### ASSIGNMENT
Sort through the data and copy the lines holding the word "appraisal".

+ + + +

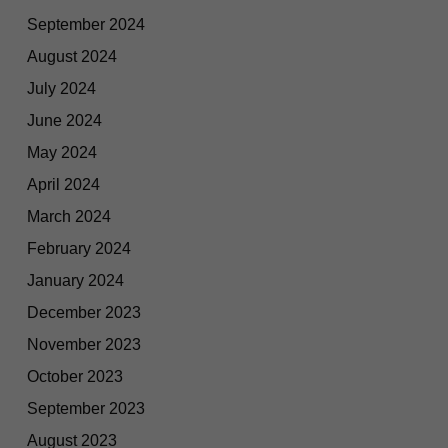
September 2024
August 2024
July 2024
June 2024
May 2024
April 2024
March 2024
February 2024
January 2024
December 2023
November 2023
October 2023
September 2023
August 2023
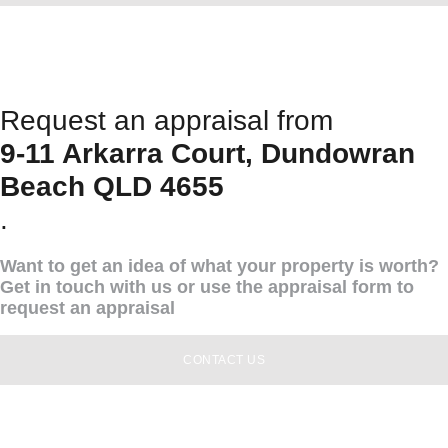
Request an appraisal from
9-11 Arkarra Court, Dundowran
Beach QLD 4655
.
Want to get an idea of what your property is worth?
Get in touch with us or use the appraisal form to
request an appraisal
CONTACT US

+ + + +

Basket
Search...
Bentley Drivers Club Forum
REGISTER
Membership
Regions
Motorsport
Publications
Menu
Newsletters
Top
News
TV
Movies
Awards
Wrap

+ + + +

### RESULT BELOW
Request an appraisal from
Get in touch with us or use the appraisal form to
request an appraisal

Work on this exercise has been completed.